Dataset excerpts:
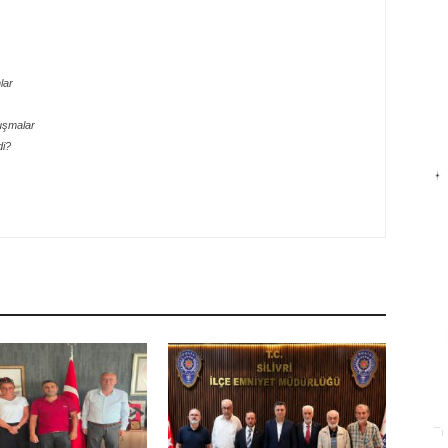
lar
uşmalar
di?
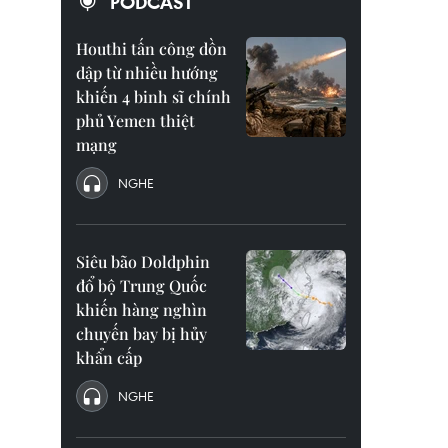
PODCAST
Houthi tấn công dồn
dập từ nhiều hướng
khiến 4 binh sĩ chính
phủ Yemen thiệt
mạng
NGHE
Siêu bão Doldphin
đổ bộ Trung Quốc
khiến hàng nghìn
chuyến bay bị hủy
khẩn cấp
NGHE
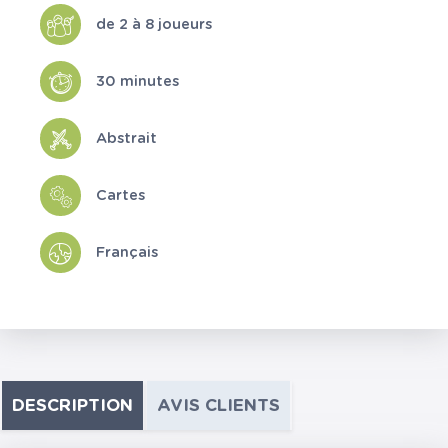
de 2 à 8 joueurs
30 minutes
Abstrait
Cartes
Français
DESCRIPTION
AVIS CLIENTS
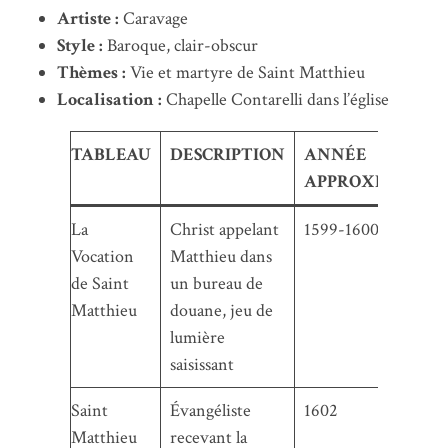
Artiste :
Caravage
Style :
Baroque, clair-obscur
Thèmes :
Vie et martyre de Saint Matthieu
Localisation :
Chapelle Contarelli dans l’église
TABLEAU
DESCRIPTION
ANNÉE
APPROXIMATIV
La
Christ appelant
1599-1600
Vocation
Matthieu dans
de Saint
un bureau de
Matthieu
douane, jeu de
lumière
saisissant
Saint
Évangéliste
1602
Matthieu
recevant la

→ **TASK DETAILS**
Your reply should hold every line above exactly as written and none of the pictures.

→ **EXERCISE RESPONSE**
lar
uşmalar
di?
PODCAST
Houthi tấn công dồn
dập từ nhiều hướng
khiến 4 binh sĩ chính
phủ Yemen thiệt
mạng
NGHE
Siêu bão Doldphin
đổ bộ Trung Quốc
khiến hàng nghìn
chuyến bay bị hủy
khẩn cấp
NGHE
de 2 à 8 joueurs
30 minutes
Abstrait
Cartes
Français
DESCRIPTION
AVIS CLIENTS
Artiste :
Caravage
Style :
Baroque, clair-obscur
Thèmes :
Vie et martyre de Saint Matthieu
Localisation :
Chapelle Contarelli dans l’église
TABLEAU
DESCRIPTION
ANNÉE
APPROXIMATIV
La
Christ appelant
1599-1600
Vocation
Matthieu dans
de Saint
un bureau de
Matthieu
douane, jeu de
lumière
saisissant
Saint
Évangéliste
1602
Matthieu
recevant la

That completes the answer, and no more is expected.